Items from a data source
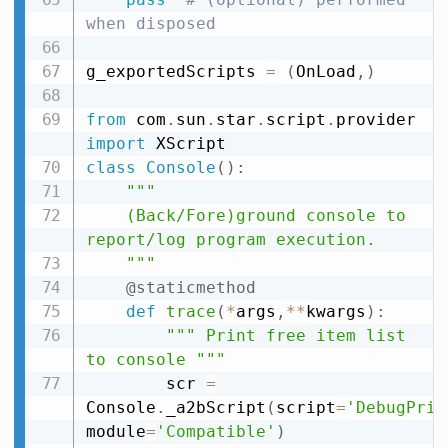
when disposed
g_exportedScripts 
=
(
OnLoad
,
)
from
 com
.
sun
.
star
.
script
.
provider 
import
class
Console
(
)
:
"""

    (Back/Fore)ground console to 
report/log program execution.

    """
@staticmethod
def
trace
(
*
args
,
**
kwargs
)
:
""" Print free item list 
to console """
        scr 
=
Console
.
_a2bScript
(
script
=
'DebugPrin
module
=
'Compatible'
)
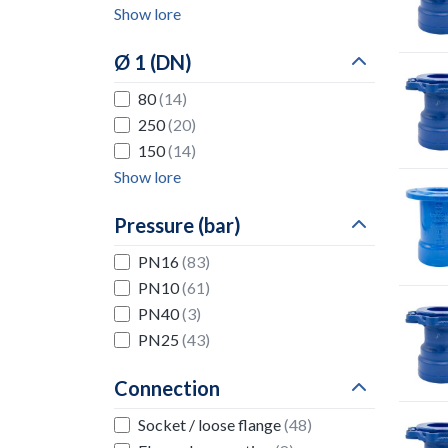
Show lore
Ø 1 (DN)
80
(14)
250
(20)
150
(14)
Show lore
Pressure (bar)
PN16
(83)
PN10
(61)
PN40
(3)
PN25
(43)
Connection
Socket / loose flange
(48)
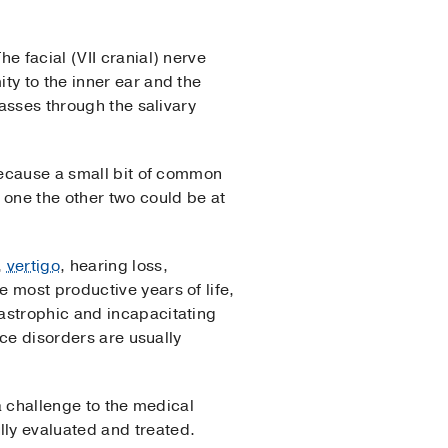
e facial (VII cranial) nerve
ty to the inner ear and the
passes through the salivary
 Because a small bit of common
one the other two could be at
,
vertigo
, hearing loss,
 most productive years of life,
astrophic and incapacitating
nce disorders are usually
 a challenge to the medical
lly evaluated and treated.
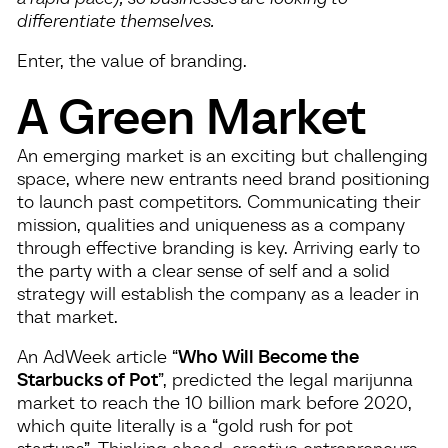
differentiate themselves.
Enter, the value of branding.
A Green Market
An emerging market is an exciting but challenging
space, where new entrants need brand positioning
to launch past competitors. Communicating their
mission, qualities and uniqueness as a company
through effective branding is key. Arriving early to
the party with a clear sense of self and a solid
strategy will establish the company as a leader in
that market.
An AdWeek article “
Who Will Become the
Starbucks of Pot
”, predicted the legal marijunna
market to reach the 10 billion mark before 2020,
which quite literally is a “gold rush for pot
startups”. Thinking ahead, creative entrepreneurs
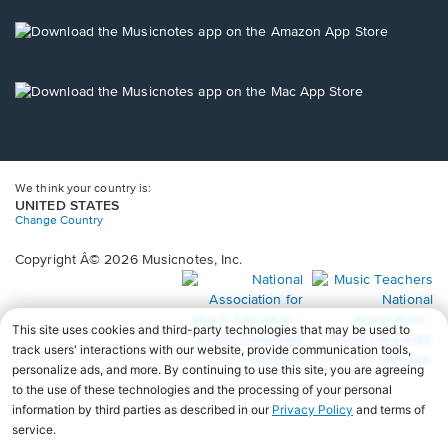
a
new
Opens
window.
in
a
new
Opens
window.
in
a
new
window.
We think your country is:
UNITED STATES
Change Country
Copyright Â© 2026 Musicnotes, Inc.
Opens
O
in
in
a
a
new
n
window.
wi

PROBLEM: Copy exactly, and only, the lines running from the one containing "An AdWeek article" through the final line of the data, and omit the pictures.

SOLUTION:
An AdWeek article “
Who Will Become the
Starbucks of Pot
”, predicted the legal marijunna
market to reach the 10 billion mark before 2020,
which quite literally is a “gold rush for pot
startups”. Thinking ahead, creative entrepreneurs
a
new
Opens
window.
in
a
new
Opens
window.
in
a
new
window.
We think your country is:
UNITED STATES
Change Country
Copyright Â© 2026 Musicnotes, Inc.
Opens
O
in
in
a
a
new
n
window.
wi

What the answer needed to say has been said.